M. Georges emploie de nombreux Hindous. Deux d'entre eux viennent de se quereller devant nous. Ils s'apaisent bientôt à la menace de se voir dénoncer à l'inspecteur. Le terrain étant pauvre, M. Georges est obligé d'engraisser ses cannes avec une préparation de guano qu'il importe d'Angleterre au prix de 55 l. stg. la tonne. La canne dure 3 ans et donne une récolte par an.
À mon retour, j'admire encore une fois la campagne verdoyante et par-ci par-là quelques magnifiques villas de riches marchands. Je salue M. Malabre, notre vice-consul, fais ma petite provision de rhum, et à 5 heures je suis à bord pour le dîner.
Le navire a chargé une collection de tortues qu'on porte en Angleterre pour la soupe des gourmets. Presque toutes ont plus d'un mètre de long: elles sont renversées sur le dos, et regardent avec des yeux languissants qui inspirent la compassion. Un grand nombre de négresses viennent nous offrir des paniers et des éventails en feuilles de palmiers. La couleur de leur peau est plus ou moins foncée: entre le blanc pur et le noir pur, on compte trois degrés désignés par des noms différents: le sambo, le mulâtre, le quarteron.
Le 9 septembre, à 9 heures du matin, le navire lève l'ancre. Nous parcourons en sens inverse la magnifique rade. Au loin sur la montagne, on aperçoit les blanches baraques du bataillon de soldats européens que l'Angleterre entretient dans l'île; le bataillon de soldats nègres commandé par des Européens est cantonné dans la ville. Les baraques du bataillon européen sont à 2,000 pieds sur le niveau de la mer et jouissent d'un climat plus sain et plus frais: c'est pratique.
L'île que j'ai vue si verte à cette saison des pluies est parfois bien aride à la saison sèche.

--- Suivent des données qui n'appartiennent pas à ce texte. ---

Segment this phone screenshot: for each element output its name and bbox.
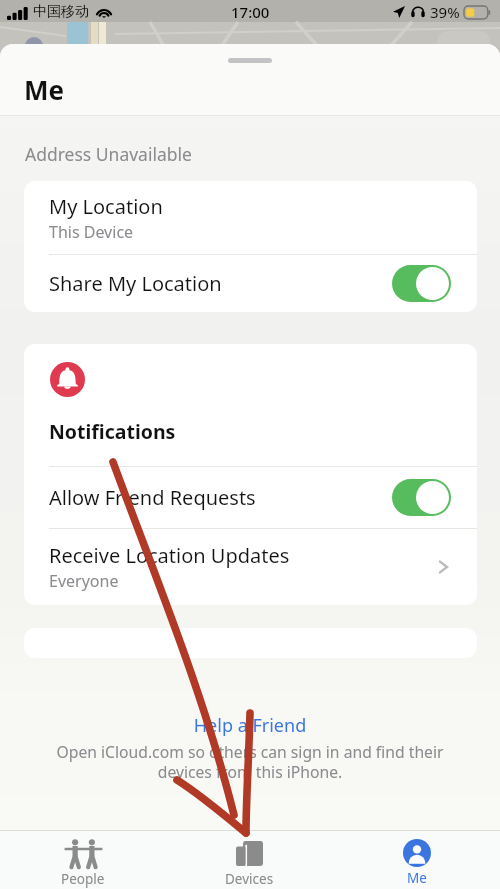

Les pluies avaient lieu régulièrement en octobre, mais depuis le déboisement, elles sont moins abondantes; conserver les forêts sera toujours une sage précaution.
Toute la journée nous côtoyons l'île.[Table des matières]
CHAPITRE IV
Haïti et San-Domingo. — Port-au-Prince. — Les Nègres. — La révolution. — L'île Saint-Thomas et le groupe des Vierges. — Histoire. — L'esclavage. — La ville et le port. — La Royal-Mail. — Excursion dans l'île. — Une plantation de cannes. — Les ouragans. — San-Juan de Porto-Rico. — Navigation vers Cuba.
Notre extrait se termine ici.